### DIRECTIONS FOR THIS TASK
Your answer should be exactly the lines from the one that contains "confirm for you right away!" through the final line of the entries below, and nothing else.
++++++++++++++++++++
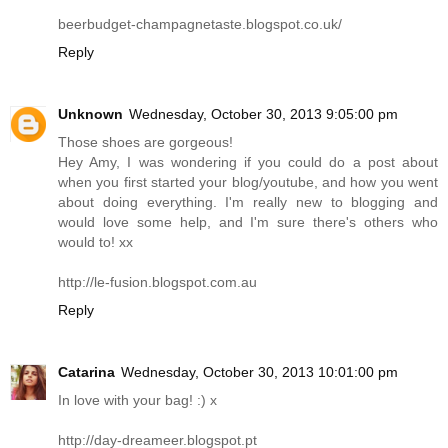
beerbudget-champagnetaste.blogspot.co.uk
/
Reply
Unknown
Wednesday, October 30, 2013 9:05:00 pm
Those shoes are gorgeous!
Hey Amy, I was wondering if you could do a post about
when you first started your blog/youtube, and how you went
about doing everything. I'm really new to blogging and
would love some help, and I'm sure there's others who
would to! xx
http://le-fusion.blogspot.com.au
Reply
Catarina
Wednesday, October 30, 2013 10:01:00 pm
In love with your bag! :) x
http://day-dreameer.blogspot.pt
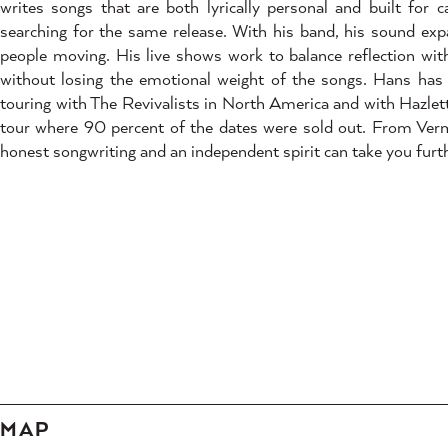
writes songs that are both lyrically personal and built for
searching for the same release. With his band, his sound exp
people moving. His live shows work to balance reflection wi
without losing the emotional weight of the songs. Hans has
touring with The Revivalists in North America and with Hazle
tour where 90 percent of the dates were sold out. From Ver
honest songwriting and an independent spirit can take you furt
MAP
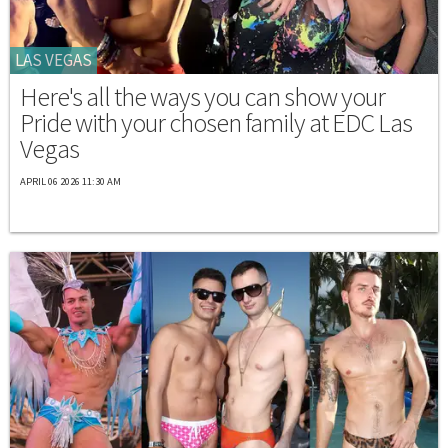
LAS VEGAS
Here's all the ways you can show your
Pride with your chosen family at EDC Las
Vegas
APRIL 06 2026 11:30 AM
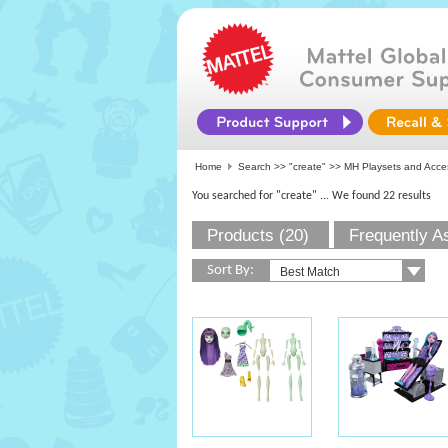
Home
Search >>
"create"
>> MH Playsets and Acce
You searched for "create"
... We found 22 results
Products (20)
Frequently A
Sort By:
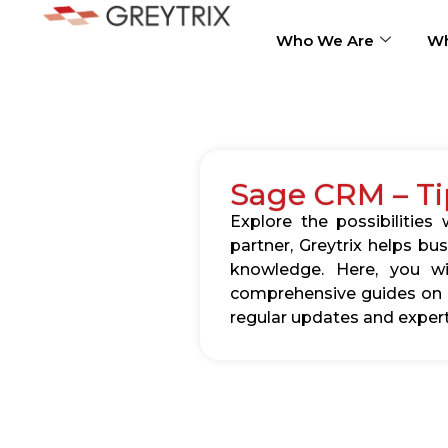
Who We Are
Wh
Sage CRM – Ti
Explore the possibilitie
partner, Greytrix helps b
knowledge. Here, you wil
comprehensive guides on c
regular updates and expert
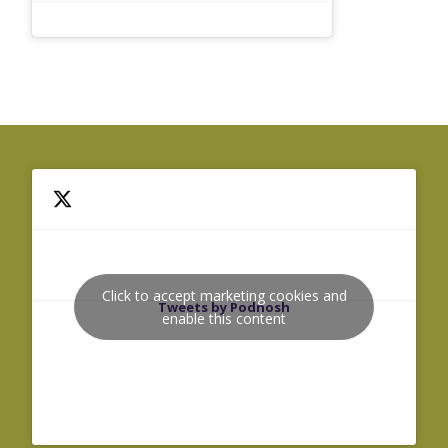
Click to accept marketing cookies and
Tweets by Podnosh
enable this content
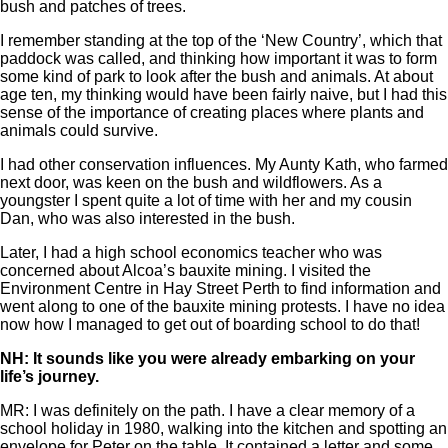
bush and patches of trees.
I remember standing at the top of the ‘New Country’, which that
paddock was called, and thinking how important it was to form
some kind of park to look after the bush and animals. At about
age ten, my thinking would have been fairly naive, but I had this
sense of the importance of creating places where plants and
animals could survive.
I had other conservation influences. My Aunty Kath, who farmed
next door, was keen on the bush and wildflowers. As a
youngster I spent quite a lot of time with her and my cousin
Dan, who was also interested in the bush.
Later, I had a high school economics teacher who was
concerned about Alcoa’s bauxite mining. I visited the
Environment Centre in Hay Street Perth to find information and
went along to one of the bauxite mining protests. I have no idea
now how I managed to get out of boarding school to do that!
NH: It sounds like you were already embarking on your
life’s journey.
MR: I was definitely on the path. I have a clear memory of a
school holiday in 1980, walking into the kitchen and spotting an
envelope for Peter on the table. It contained a letter and some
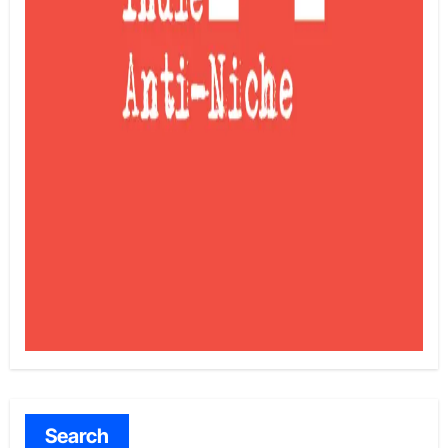
Search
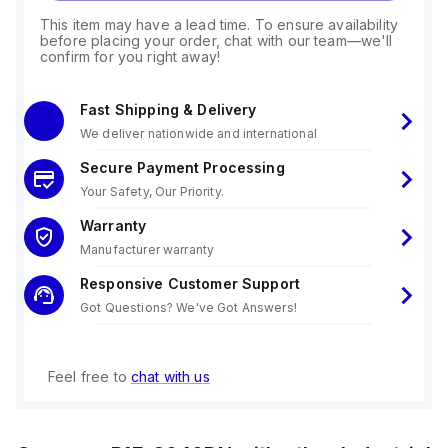
This item may have a lead time. To ensure availability
before placing your order, chat with our team—we'll
confirm for you right away!
Fast Shipping & Delivery
We deliver nationwide and international
Secure Payment Processing
Your Safety, Our Priority.
Warranty
Manufacturer warranty
Responsive Customer Support
Got Questions? We've Got Answers!
Feel free to
chat with us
++++++++++++++++++++
### ANSWER BELOW
confirm for you right away!
Fast Shipping & Delivery
We deliver nationwide and international
Secure Payment Processing
Your Safety, Our Priority.
Warranty
Manufacturer warranty
Responsive Customer Support
Got Questions? We've Got Answers!
Feel free to
chat with us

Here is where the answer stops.